Cities are moving towards new mobility strategies to tackle smart cities’ challenges such as carbon emission reduction, urban transport multimodality and mitigation of pandemic hazards, emphasising on the implementation of shared modes, such as bike-sharing systems.
Changes are taking place in the future development of the transport sector. To this aim, concrete plans are already in place, such as the Sustainable Development Goals (SDGs) [1], the New Urban Agenda [2] and the Organisation for Economic Co-operation and Development (OECD) Greening Transport [3], and adopted by United Nations member states since 2016.
To cope with these challenges, the New Urban Agenda and OECD Greening Transport set up the guidelines for a sustainable future that connects to the SDG11 Cities and Communities [4].
Bike-sharing systems (BSS) improve urban accessibility, multimodality in transportation and mobility sustainability, and more cities in the world are implementing such sharing modes to tackle increased expansion of urban mobility, air pollution and changes in urban mobility patterns and behaviour, trends exacerbated by the recent pandemic crisis.
Since 2016, more than 1000 bike-sharing systems are running in 60 countries [5], and many improvements have been made in bike-sharing systems.
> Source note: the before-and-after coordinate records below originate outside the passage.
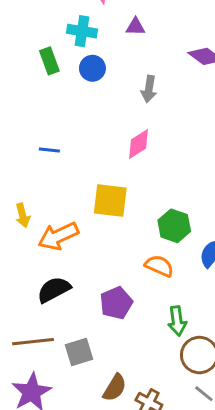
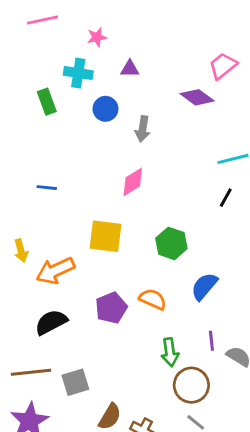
blue circle: (92, 68) -> (105, 109), moved
green hexagon: (174, 226) -> (171, 243), moved
purple pentagon: (116, 303) -> (111, 308), moved

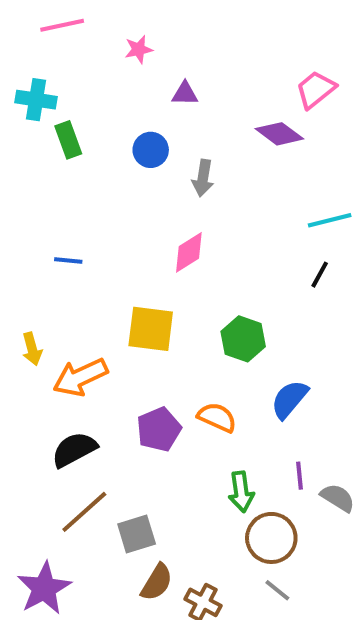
cyan cross: (78, 73) -> (36, 100), moved
brown line: (31, 372) -> (84, 512), moved, turned -36
gray square: (75, 382) -> (137, 534), moved

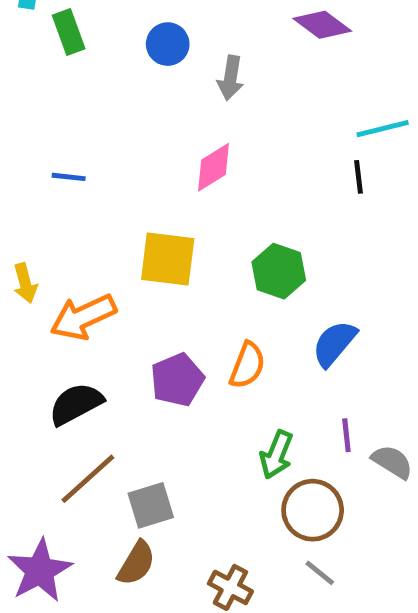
black line: (320, 275) -> (358, 177), moved, turned -36
orange semicircle: (217, 417) -> (247, 365), turned 87
green arrow: (241, 492) -> (276, 455), turned 30
brown semicircle: (157, 582) -> (136, 563), moved

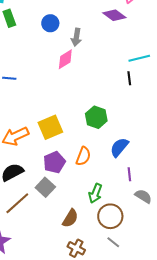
pink diamond: (214, 167) -> (65, 59), moved
yellow square: (168, 259) -> (50, 127), moved, turned -30
purple line: (346, 435) -> (129, 174), moved
gray square: (151, 505) -> (45, 187), moved, turned -30
brown semicircle: (136, 563) -> (70, 218), moved

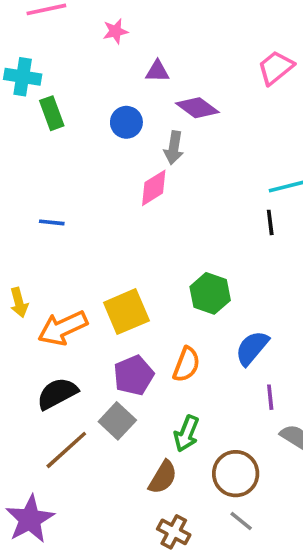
purple diamond: (114, 15) -> (197, 108), moved
green arrow: (95, 193) -> (186, 434), moved

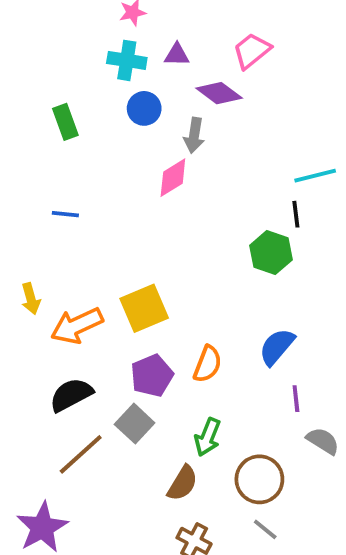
pink trapezoid: (276, 68) -> (252, 51), moved
cyan cross: (23, 77) -> (127, 60), moved
green rectangle: (52, 113) -> (65, 122), moved
green hexagon: (210, 293) -> (271, 253), moved

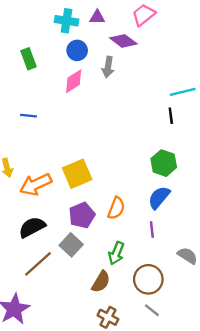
pink diamond: (173, 178) -> (74, 81), moved
green hexagon: (271, 253) -> (164, 163), moved
purple line: (296, 399) -> (152, 230), moved

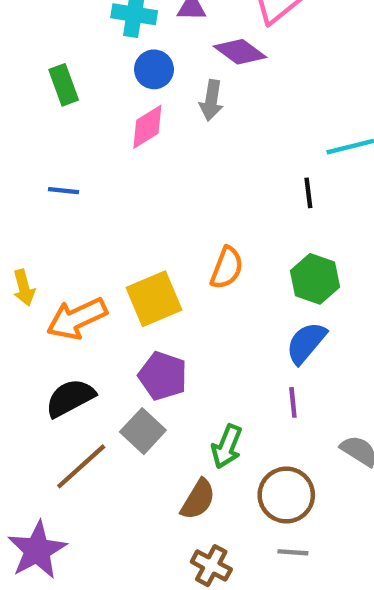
black line: (171, 116) -> (308, 193), moved
orange semicircle: (116, 208) -> (227, 268), moved
purple pentagon: (82, 215) -> (163, 376), turned -30
gray line: (152, 310) -> (293, 552), turned -35

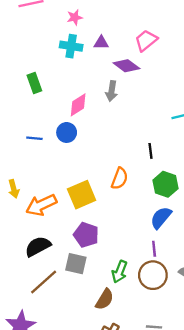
blue circle: (154, 69) -> (67, 132), moved
black line: (308, 193) -> (151, 151), moved
gray square: (143, 431) -> (76, 264), turned -30
brown circle: (286, 495) -> (153, 275), moved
The latest systems allow real-time data collection using sensors and wireless communications, generating large quantities of data [6]. The collected data improve intelligent processes of data analytics through machine learning techniques.
The systematic literature review was performed by adopting the preferred reporting items for systematic reviews and meta-analyses (PRISMA) methodology [7], based on the PRISMA statement that consists of a checklist and a flow diagram.
The process workflow consists of understanding all the stages of the study, as shown in Figure 1.
Figure 1. Process workflow.
A PRISMA flow diagram illustrates our process of SLR data set creation for further quantitative and qualitative analyses (Figure 2). The initial step in this approach identified publications through a database search, resulting in a total of 162 publications (Scopus: 140; Web of Science: 22). The main inclusion criteria for such publications were original research papers written in English and published in peer-reviewed journals and relevant conference proceedings in said time period. Review papers, position papers and reports were excluded. Subsequently, we removed duplicates (e = 20). Then we performed abstract screening. Step 1 excluded articles without abstracts and out of the scope of the research (e = 128). Step 2 excluded articles not related to transport (e = 9), and step 3 eliminated from our survey papers not related to urban mobility (e = 5). Finally, the full texts of the remaining 35 papers were read, assessed and fitted on the scope of the research. As such, in the full-text-screening phase, all papers were considered and were eligible for systematic review. Therefore, this eligibility phase excluded none of such remaining papers. From these, 24 were published in scientific journals, whereas 11 were published in conference proceedings.
Figure 2. PRISMA flow diagram (n = retained; e = excluded).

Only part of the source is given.